Four Blue and White Delft Chargers Hand Painted Netherlands 18th Century Ca-1780


The deep cobalt blue is fabulous!
Provenance: The Philadelphia Museum of Art collection has an identical Delft charger. For an image of this identical plate and a discussion of its origins, see E B Schaap’s “Delft Ceramics at the Philadelphia Museum of Art” pages 74 and 75.
This set of four Dutch Delft chargers in the “Theeboom” pattern shows a tea plant with a fan-shaped bouquet of leaves and flowers. This is one of the most exquisite hand-painted designs made on Delft chargers in the 18th century.
The pattern is lush and full of color.
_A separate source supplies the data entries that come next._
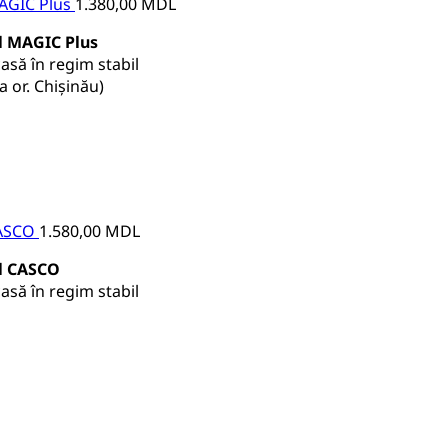
MAGIC Plus
1.380,00
MDL
al MAGIC Plus
asă în regim stabil
a or. Chișinău)
CASCO
1.580,00
MDL
al CASCO
asă în regim stabil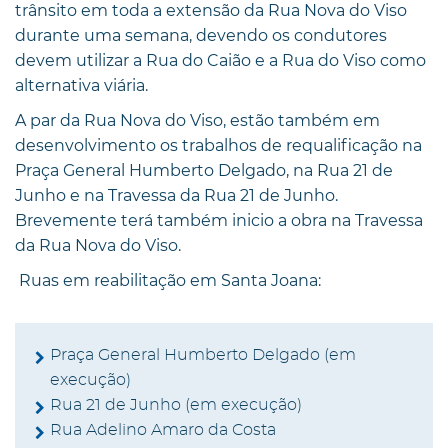
trânsito em toda a extensão da Rua Nova do Viso
durante uma semana, devendo os condutores
devem utilizar a Rua do Caião e a Rua do Viso como
alternativa viária.
A par da Rua Nova do Viso, estão também em
desenvolvimento os trabalhos de requalificação na
Praça General Humberto Delgado, na Rua 21 de
Junho e na Travessa da Rua 21 de Junho.
Brevemente terá também inicio a obra na Travessa
da Rua Nova do Viso.
Ruas em reabilitação em Santa Joana:
Praça General Humberto Delgado (em
execução)
Rua 21 de Junho (em execução)
Rua Adelino Amaro da Costa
The deep cobalt blue decoration fills the charger.
On the border are medallions and scroll designs.
The white edges are delicately scalloped, which adds another beautiful dimension to each charger.
The chargers have the mark of De Porceleyne Claeuw “The Claw.”

Dimensions: 13.5″-14.25″ in diameter

Condition: Excellent with very small edge frits invisibly restored.

In stock

Background of Dutch Delft

The technique of making Delft was first described in writing by Gerrit Paape in “The Delft Pottery Maker,” written in 1794 and dedicated to Lambertus Sanderus, the owner of De Porceleyne Claeuw (The Porcelain Claw). Delft faience began in the 17th century. Much of the most beautiful Delft was produced in the Dutch city of Delft. The Delft potters began to coat their pots thoroughly in a white tin glaze. They then began to cover the white tin glaze with a clear glaze, giving depth to the fired surface and smoothness to cobalt blues. Over time they created a good resemblance to porcelain. By circa 1650, the technical skills of the potters and painters were much improved, and Delft began its golden age.